In questo quadro va vista anche la posizione di Giuliano: nella lettera agli Ateniesi Giuliano mostra chiaramente la sua fede negli dei, ora professata apertamente, quasi a manifesto politico nei confronti dei tanti politeisti dell'impero, come era la maggior parte della popolazione di Atene a quei tempi. Infine traspare la disperazione di qualcuno che si crede oramai sul punto di essere sconfitto e di perdere la vita. Immagino affidò nuovamente la sua vita agli dei, mentre attendeva in quel gelido autunno dei Balcani lo scioglimento dei ghiacci, la nuova campagna militare e la probabile fine della sua ribellione, del suo mandato di Cesare Augusto e della sua vita.
Giuliano si sentiva al muro e scrisse anche al senato romano, chiedendo di leggere in aula una orazione che accusava con veemenza Costanzo, ne condannava le azioni e denunciava i vizi. Il Senato non prese per niente bene l'orazione e rumoreggiò a sostegno di Costanzo: i vecchi senatori avevano capito dove tirava il vento e abbandonavano la barca che affonda prima ancora di esservi saliti sopra.

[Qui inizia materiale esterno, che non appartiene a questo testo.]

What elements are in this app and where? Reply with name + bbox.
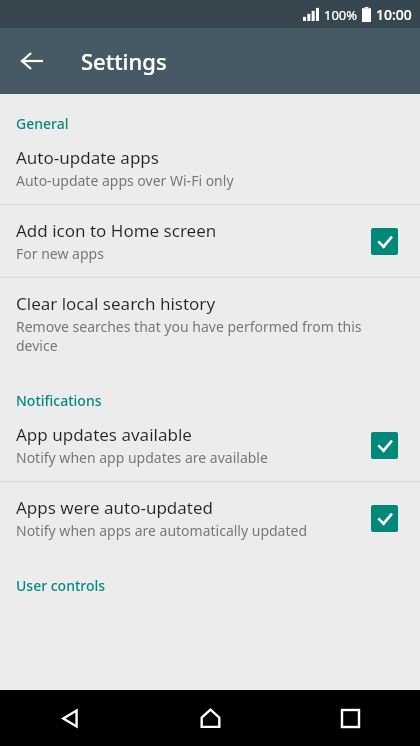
staticText: Notify when app updates are available: [16, 448, 268, 467]
staticText: Notify when apps are automatically updat…: [16, 521, 308, 540]
staticText: 100%: [324, 6, 358, 24]
button[interactable]: Auto-update apps: [0, 135, 420, 204]
button[interactable]: Back: [0, 690, 140, 746]
button[interactable]: Add icon to Home screen: [364, 221, 404, 261]
button[interactable]: Apps were auto-updated: [364, 498, 404, 538]
staticText: Apps were auto-updated: [16, 496, 214, 519]
button[interactable]: App updates available: [364, 425, 404, 465]
staticText: Auto-update apps over Wi-Fi only: [16, 171, 234, 190]
button[interactable]: Add icon to Home screen: [0, 205, 420, 277]
staticText: Add icon to Home screen: [16, 219, 217, 242]
staticText: Clear local search history: [16, 292, 216, 315]
staticText: Remove searches that you have performed …: [16, 317, 404, 355]
button[interactable]: Apps were auto-updated: [0, 482, 420, 554]
button[interactable]: Recent apps: [280, 690, 420, 746]
button[interactable]: App updates available: [0, 412, 420, 481]
staticText: 10:00: [376, 5, 412, 24]
staticText: User controls: [16, 576, 106, 595]
staticText: General: [16, 114, 69, 133]
button[interactable]: Home: [140, 690, 280, 746]
staticText: Settings: [81, 46, 167, 76]
staticText: Notifications: [16, 391, 102, 410]
staticText: App updates available: [16, 423, 192, 446]
button[interactable]: Back: [10, 39, 54, 83]
button[interactable]: Clear local search history: [0, 278, 420, 369]
staticText: For new apps: [16, 244, 104, 263]
staticText: Auto-update apps: [16, 146, 159, 169]
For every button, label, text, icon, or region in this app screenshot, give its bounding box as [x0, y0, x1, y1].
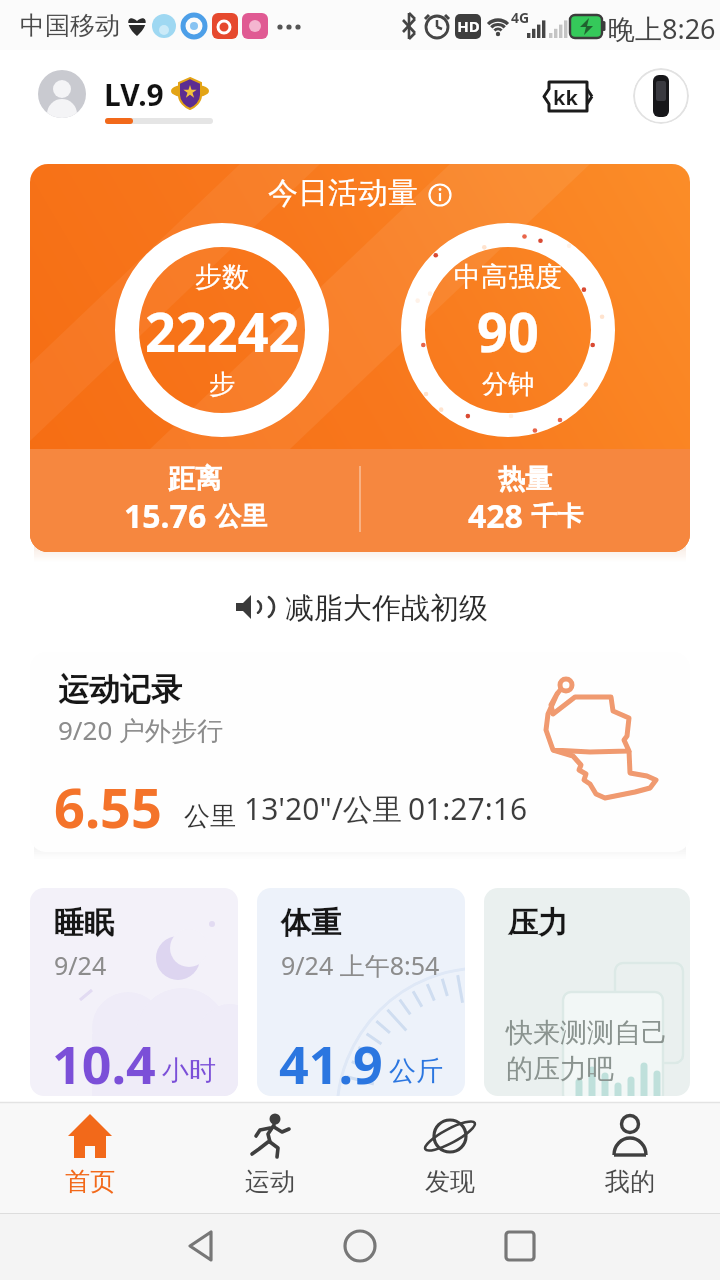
staticText: 首页	[0, 1166, 180, 1197]
staticText: 6.55	[54, 770, 162, 844]
staticText: 分钟	[482, 368, 534, 400]
staticText: 10.4	[52, 1028, 156, 1096]
button[interactable]: 发现	[360, 1102, 540, 1213]
button[interactable]: 今日活动量	[30, 164, 690, 552]
staticText: 快来测测自己	[506, 1016, 668, 1050]
staticText: 4G	[511, 8, 530, 27]
button[interactable]: 压力	[484, 888, 690, 1096]
button[interactable]: 体重	[257, 888, 465, 1096]
staticText: 9/24 上午8:54	[281, 948, 440, 982]
staticText: 9/20 户外步行	[58, 712, 224, 748]
staticText: 90	[477, 294, 539, 368]
button[interactable]	[38, 70, 86, 118]
staticText: 晚上8:26	[608, 10, 716, 47]
staticText: 距离	[30, 462, 360, 496]
button[interactable]: 首页	[0, 1102, 180, 1213]
staticText: 13'20"/公里	[244, 788, 403, 829]
button[interactable]: 减脂大作战初级	[0, 586, 720, 630]
staticText: 9/24	[54, 948, 107, 982]
staticText: 运动记录	[58, 670, 182, 709]
staticText: 中国移动	[20, 10, 120, 41]
staticText: 小时	[162, 1054, 216, 1088]
button[interactable]: kk	[541, 80, 595, 114]
staticText: 发现	[360, 1166, 540, 1197]
staticText: 运动	[180, 1166, 360, 1197]
staticText: 步	[209, 368, 235, 400]
staticText: kk	[553, 84, 578, 111]
button[interactable]	[240, 1213, 480, 1280]
staticText: 体重	[281, 904, 341, 942]
staticText: 睡眠	[54, 904, 114, 942]
staticText: 热量	[360, 462, 690, 496]
staticText: 步数	[195, 260, 249, 294]
staticText: 今日活动量	[268, 174, 418, 212]
staticText: 公斤	[389, 1054, 443, 1088]
staticText: 22242	[145, 294, 300, 368]
staticText: 减脂大作战初级	[285, 590, 488, 627]
button[interactable]: 运动	[180, 1102, 360, 1213]
staticText: HD	[456, 16, 481, 36]
staticText: 01:27:16	[408, 788, 528, 829]
staticText: 千卡	[531, 500, 583, 533]
staticText: 15.76	[124, 494, 207, 538]
button[interactable]: 睡眠	[30, 888, 238, 1096]
staticText: LV.9	[104, 74, 164, 115]
button[interactable]: 我的	[540, 1102, 720, 1213]
staticText: 41.9	[279, 1028, 383, 1096]
staticText: 我的	[540, 1166, 720, 1197]
button[interactable]	[0, 1213, 240, 1280]
staticText: 中高强度	[454, 260, 562, 294]
button[interactable]	[633, 68, 689, 124]
staticText: 压力	[508, 904, 568, 942]
button[interactable]	[480, 1213, 720, 1280]
button[interactable]: 运动记录	[30, 652, 690, 852]
staticText: 公里	[184, 800, 236, 833]
staticText: 428	[468, 494, 523, 538]
staticText: 公里	[215, 500, 267, 533]
staticText: 的压力吧	[506, 1052, 614, 1086]
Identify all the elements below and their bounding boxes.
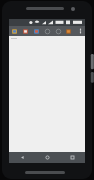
button[interactable]: Back xyxy=(9,152,35,163)
button[interactable]: More options xyxy=(78,26,83,36)
button[interactable]: Share xyxy=(33,28,40,35)
button[interactable]: Delete xyxy=(55,28,62,35)
button[interactable]: Open document xyxy=(11,28,18,35)
button[interactable]: Folder xyxy=(65,28,72,35)
button[interactable]: Help xyxy=(44,28,51,35)
button[interactable]: Lamp xyxy=(22,28,29,35)
button[interactable]: Home xyxy=(35,152,60,163)
button[interactable]: Recent apps xyxy=(60,152,85,163)
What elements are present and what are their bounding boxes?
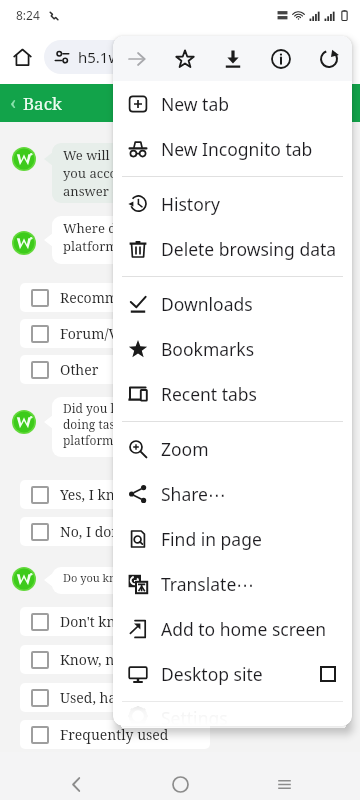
button[interactable]: Home [156, 760, 204, 800]
button[interactable]: Back [52, 760, 100, 800]
button[interactable]: Add to home screen [113, 606, 352, 651]
button[interactable]: Reload [305, 36, 352, 81]
staticText: Recent tabs [161, 382, 257, 406]
staticText: Don't know [60, 612, 136, 631]
button[interactable]: Translate⋯ [113, 561, 352, 606]
button[interactable]: Delete browsing data [113, 226, 352, 271]
staticText: Do you kno [63, 570, 123, 585]
staticText: Frequently used [60, 725, 169, 744]
staticText: Forum/Vid [60, 324, 132, 343]
button[interactable]: New tab [113, 81, 352, 126]
staticText: Recommen [60, 288, 135, 307]
staticText: Bookmarks [161, 337, 255, 361]
staticText: Share⋯ [161, 482, 226, 506]
staticText: Zoom [161, 437, 209, 461]
button[interactable]: Recent tabs [113, 371, 352, 416]
button[interactable]: Bookmark [161, 36, 209, 81]
staticText: Desktop site [161, 662, 263, 686]
staticText: Delete browsing data [161, 237, 337, 261]
button[interactable]: Home [0, 35, 44, 79]
staticText: answer can [63, 182, 135, 200]
staticText: Other [60, 360, 99, 379]
button[interactable]: Bookmarks [113, 326, 352, 371]
staticText: 8:24 [16, 7, 40, 23]
staticText: Know, neve [60, 650, 138, 669]
button[interactable]: Share⋯ [113, 471, 352, 516]
staticText: We will cu [63, 146, 128, 164]
button[interactable]: Forward [113, 36, 161, 81]
button[interactable]: Forum/Vid [20, 319, 210, 348]
staticText: Used, have [60, 688, 132, 707]
button[interactable]: h5.1w [44, 40, 344, 74]
button[interactable]: New Incognito tab [113, 126, 352, 171]
button[interactable]: Other [20, 355, 210, 384]
staticText: h5.1w [78, 47, 121, 67]
staticText: platform? [63, 432, 120, 448]
staticText: you accord [63, 164, 132, 182]
button[interactable]: Find in page [113, 516, 352, 561]
staticText: platform? [63, 237, 124, 255]
button[interactable]: Downloads [113, 281, 352, 326]
staticText: History [161, 192, 220, 216]
staticText: Where did [63, 219, 129, 237]
button[interactable]: Recent apps [260, 760, 308, 800]
staticText: New tab [161, 92, 230, 116]
button[interactable]: Know, neve [20, 645, 210, 674]
staticText: doing tasks [63, 416, 128, 432]
button[interactable]: Settings [113, 706, 352, 726]
button[interactable]: Download [209, 36, 257, 81]
staticText: Translate⋯ [161, 572, 254, 596]
staticText: Back [23, 92, 62, 115]
staticText: Downloads [161, 292, 253, 316]
button[interactable]: Zoom [113, 426, 352, 471]
button[interactable]: Frequently used [20, 720, 210, 749]
staticText: New Incognito tab [161, 137, 313, 161]
staticText: Add to home screen [161, 617, 327, 641]
staticText: ‹ [10, 90, 17, 116]
staticText: Did you kn [63, 400, 126, 416]
button[interactable]: Don't know [20, 607, 210, 636]
staticText: Yes, I know [60, 485, 135, 504]
button[interactable]: Page info [257, 36, 305, 81]
button[interactable]: No, I don't [20, 517, 210, 546]
button[interactable]: Recommen [20, 283, 210, 312]
button[interactable]: ‹ [0, 84, 360, 122]
staticText: No, I don't [60, 522, 128, 541]
button[interactable]: Desktop site [113, 651, 352, 696]
button[interactable]: History [113, 181, 352, 226]
button[interactable]: Used, have [20, 683, 210, 712]
button[interactable]: Yes, I know [20, 480, 210, 509]
staticText: Find in page [161, 527, 262, 551]
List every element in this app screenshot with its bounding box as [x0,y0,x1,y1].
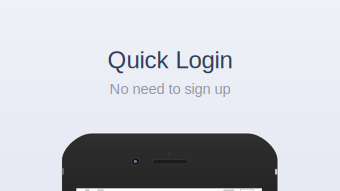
staticText: Quick Login [108,47,232,73]
staticText: No need to sign up [110,81,230,97]
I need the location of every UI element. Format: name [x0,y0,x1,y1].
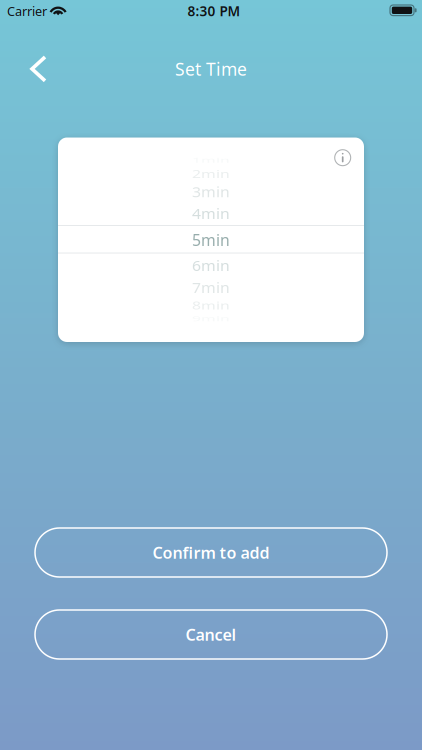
button[interactable]: 1min [58,149,364,171]
staticText: 7min [192,277,230,298]
staticText: 5min [192,229,230,250]
button[interactable]: Back [16,46,62,92]
staticText: 4min [192,202,230,224]
button[interactable]: 7min [58,277,364,299]
staticText: Confirm to add [152,542,270,564]
staticText: 8min [192,294,230,316]
button[interactable]: Confirm to add [35,528,387,577]
button[interactable]: 5min [58,226,364,253]
button[interactable]: 6min [58,254,364,276]
staticText: Carrier [7,2,47,20]
button[interactable]: Information [327,142,359,174]
staticText: Cancel [186,624,236,646]
button[interactable]: 2min [58,163,364,185]
button[interactable]: 4min [58,202,364,224]
staticText: 6min [192,254,230,276]
staticText: Set Time [175,57,247,81]
staticText: 2min [192,163,230,184]
button[interactable]: Cancel [35,610,387,659]
staticText: 3min [192,181,230,203]
staticText: 8:30 PM [188,2,240,20]
button[interactable]: 3min [58,181,364,203]
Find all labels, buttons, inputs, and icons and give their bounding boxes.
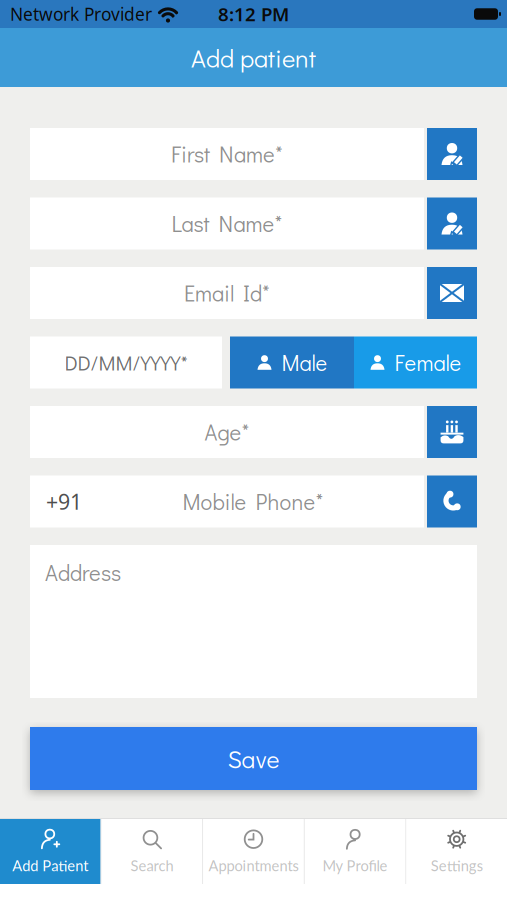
- staticText: Save: [228, 742, 280, 775]
- staticText: 8:12 PM: [218, 2, 289, 26]
- staticText: +91: [46, 487, 82, 516]
- button[interactable]: Last Name*: [427, 198, 477, 250]
- staticText: Add Patient: [12, 857, 88, 874]
- button[interactable]: Female: [354, 336, 477, 388]
- staticText: Last Name*: [172, 209, 282, 238]
- staticText: Network Provider: [10, 2, 152, 26]
- staticText: Male: [282, 348, 328, 377]
- staticText: Female: [394, 348, 462, 377]
- staticText: Email Id*: [184, 279, 270, 307]
- staticText: DD/MM/YYYY*: [64, 349, 188, 376]
- button[interactable]: Search: [102, 818, 202, 884]
- staticText: Add patient: [191, 41, 316, 74]
- staticText: Mobile Phone*: [182, 487, 324, 516]
- button[interactable]: Appointments: [203, 818, 304, 884]
- staticText: Settings: [431, 857, 483, 874]
- button[interactable]: Settings: [406, 818, 507, 884]
- staticText: Age*: [204, 418, 250, 446]
- button[interactable]: Email Id*: [427, 267, 477, 319]
- staticText: Appointments: [208, 857, 298, 874]
- staticText: My Profile: [323, 857, 388, 874]
- button[interactable]: Age*: [427, 406, 477, 458]
- staticText: Search: [130, 857, 173, 874]
- button[interactable]: Mobile Phone: [427, 476, 477, 528]
- staticText: First Name*: [171, 140, 283, 168]
- button[interactable]: Add Patient: [0, 818, 101, 884]
- button[interactable]: Male: [230, 336, 354, 388]
- staticText: Address: [45, 558, 121, 587]
- button[interactable]: First Name*: [427, 128, 477, 180]
- button[interactable]: My Profile: [305, 818, 405, 884]
- button[interactable]: Save: [30, 727, 477, 790]
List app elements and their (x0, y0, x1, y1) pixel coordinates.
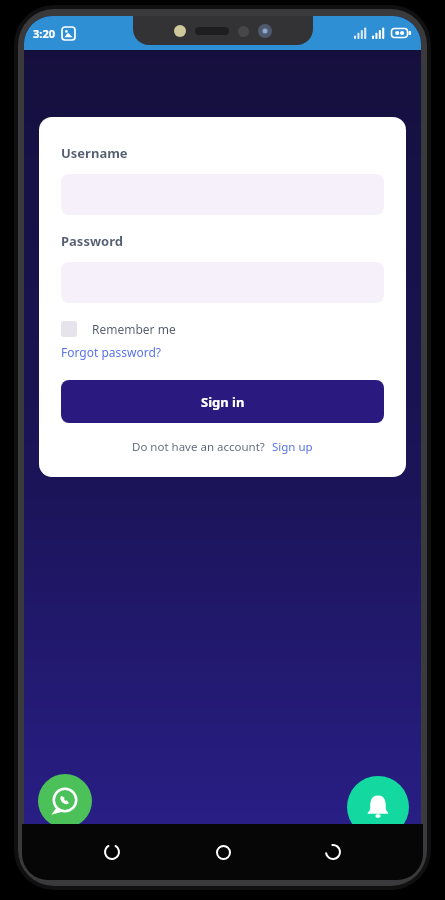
button[interactable]: Back (313, 832, 353, 872)
staticText: Sign in (201, 393, 245, 411)
staticText: Do not have an account? (132, 439, 265, 455)
staticText: GetButton (51, 831, 109, 846)
button[interactable]: Forgot password? (61, 344, 162, 360)
button[interactable]: Notifications (347, 776, 409, 838)
button[interactable]: Chat on WhatsApp (38, 774, 92, 828)
button[interactable]: Remember me (61, 321, 176, 337)
button[interactable]: Home (203, 832, 243, 872)
staticText: Forgot password? (61, 344, 162, 360)
button[interactable]: Recent apps (92, 832, 132, 872)
staticText: 3:20 (33, 26, 55, 41)
staticText: Remember me (92, 321, 176, 337)
staticText: Username (61, 144, 128, 162)
staticText: Sign up (272, 439, 313, 455)
button[interactable]: Sign in (61, 380, 384, 423)
button[interactable]: Sign up (272, 439, 313, 455)
staticText: Password (61, 232, 123, 250)
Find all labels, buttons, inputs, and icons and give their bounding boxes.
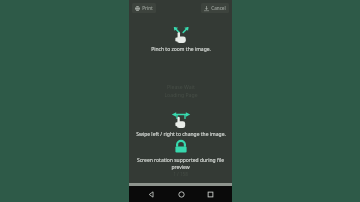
staticText: Swipe left / right to change the image. [136,131,226,138]
staticText: Cancel [211,5,226,11]
other: Swipe left or right [171,112,191,128]
staticText: Print [142,5,153,11]
staticText: Please Wait [167,83,195,90]
staticText: Pinch to zoom the image. [151,46,211,53]
button[interactable]: Print [132,3,156,13]
button[interactable]: Recent apps [202,186,218,202]
other: Screen rotation lock [174,140,188,154]
staticText: 1 / 158 [173,171,188,177]
staticText: Screen rotation supported during file pr… [133,157,228,170]
button[interactable]: Home [173,186,189,202]
other: Pinch to zoom [172,27,190,43]
staticText: Loading Page [164,91,198,98]
button[interactable]: Back [143,186,159,202]
button[interactable]: Cancel [201,3,229,13]
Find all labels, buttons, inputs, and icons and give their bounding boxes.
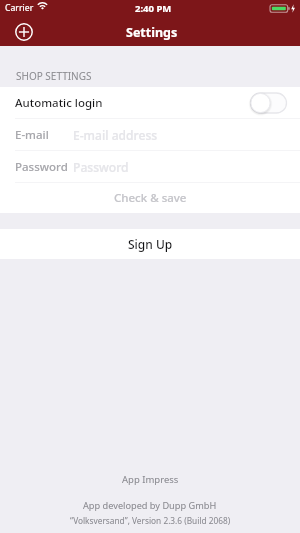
staticText: SHOP SETTINGS [16,69,92,83]
staticText: 2:40 PM [135,2,172,15]
button[interactable]: Automatic login [0,87,300,118]
button[interactable]: Sign Up [0,229,300,259]
staticText: E-mail [15,127,49,143]
staticText: Password [15,159,68,175]
button[interactable]: App Impress [110,469,191,490]
staticText: Sign Up [128,236,173,252]
button[interactable]: Check & save [0,183,300,213]
button[interactable]: E-mail [0,119,300,150]
button[interactable]: Automatic login toggle, off [250,91,287,115]
staticText: E-mail address [73,127,158,143]
staticText: App developed by Dupp GmbH [83,499,217,512]
staticText: “Volksversand”, Version 2.3.6 (Build 206… [70,515,231,526]
button[interactable]: Password [0,151,300,182]
staticText: Carrier [5,2,34,14]
staticText: Automatic login [15,95,103,111]
button[interactable]: Add [13,21,35,43]
staticText: Check & save [114,190,187,206]
staticText: Password [73,159,129,175]
staticText: App Impress [122,473,179,486]
staticText: Settings [126,24,178,41]
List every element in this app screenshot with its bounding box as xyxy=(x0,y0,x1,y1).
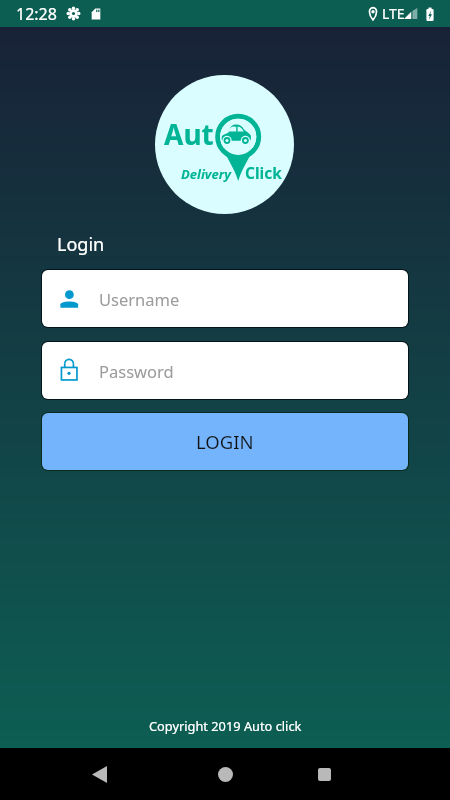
staticText: Delivery xyxy=(181,165,231,183)
button[interactable]: Password xyxy=(41,341,409,400)
staticText: Username xyxy=(99,288,180,310)
staticText: Click xyxy=(245,162,282,183)
staticText: Login xyxy=(57,232,105,257)
button[interactable]: LOGIN xyxy=(41,412,409,471)
staticText: Password xyxy=(99,360,174,382)
button[interactable]: Back xyxy=(75,750,123,798)
staticText: LTE xyxy=(382,4,405,23)
staticText: Copyright 2019 Auto click xyxy=(149,717,302,734)
staticText: Aut xyxy=(164,115,214,153)
button[interactable]: Username xyxy=(41,269,409,328)
button[interactable]: Home xyxy=(201,750,249,798)
button[interactable]: Recents xyxy=(300,750,348,798)
staticText: 12:28 xyxy=(16,3,57,25)
staticText: LOGIN xyxy=(196,429,254,454)
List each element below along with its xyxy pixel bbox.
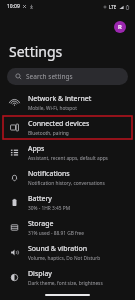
staticText: Sound & vibration <box>28 244 88 254</box>
staticText: Bluetooth, pairing <box>28 130 69 137</box>
staticText: Apps <box>28 144 45 154</box>
button[interactable]: Connected devices <box>0 115 135 140</box>
staticText: Display <box>28 269 52 279</box>
staticText: R <box>118 23 122 31</box>
staticText: Search settings <box>26 72 73 81</box>
staticText: Connected devices <box>28 119 90 129</box>
button[interactable]: Apps <box>0 140 135 165</box>
staticText: LTE <box>109 4 117 10</box>
button[interactable]: Search settings <box>7 68 128 85</box>
button[interactable]: Display <box>0 265 135 290</box>
staticText: 10:09 <box>7 3 20 10</box>
staticText: 30% - 1HR 3:45 PM <box>28 205 71 212</box>
button[interactable]: Account <box>114 21 126 33</box>
button[interactable]: Storage <box>0 215 135 240</box>
button[interactable]: Network & internet <box>0 90 135 115</box>
staticText: Storage <box>28 219 54 229</box>
button[interactable]: Battery <box>0 190 135 215</box>
staticText: Mobile, Wi-Fi, hotspot <box>28 105 77 112</box>
staticText: Notification history, conversations <box>28 180 105 187</box>
button[interactable]: Sound & vibration <box>0 240 135 265</box>
staticText: Volume, haptics, Do Not Disturb <box>28 255 101 262</box>
staticText: 31% used - 88.91 GB free <box>28 230 84 237</box>
staticText: Settings <box>9 42 63 61</box>
staticText: Network & internet <box>28 94 92 104</box>
button[interactable]: Notifications <box>0 165 135 190</box>
staticText: Assistant, recent apps, default apps <box>28 155 108 162</box>
staticText: Notifications <box>28 169 70 179</box>
staticText: Dark theme, font size, brightness <box>28 280 103 287</box>
staticText: Battery <box>28 194 52 204</box>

Ma poi avvenne un miracolo: gli dei parlarono a Giuliano e gli dimostrarono in modo incontrovertibile il loro favore. O almeno, questo è quello che quasi sicuramente credette lui. Come poteva essere un semplice caso e non la volontà degli Dei quello che Giuliano apprese il 3 Novembre del 361? Quel giorno infatti ricevette un messaggio che era quanto di più sorprendente possibile: Costanzo era morto, vittima di una malattia. Non è tutto, nonostante il recente conflitto e i loro recenti screzi – spero apprezziate l'eufemismo – Costanzo a quanto pare aveva mantenuto Giuliano come suo erede naturale alla guida dell'impero. Così, proprio nel momento più buio e quasi per miracolo, Giuliano si ritrovò non solo salva la vita ma praticamente gli cadde in grembo il governo di tutto l'Impero Romano: le legioni orientali infatti si erano già dichiarate a suo favore, lui che era l'unico erede di Costantino. Non mi è difficile capire come Giuliano interpretò questo incredibile avvenimento come il segno della protezione divina degli dei in cui credeva e come un mandato da parte loro di fare la loro volontà nel restaurare i culti antichi e ridurre per quanto possibile nella polvere i nazareni. Forse lo avrei creduto anche io, ma gli antichi prendevano molto sul serio queste cose, sia che fossero cristiani o pagani. Nulla era frutto del caso ma di una precisa volontà divina.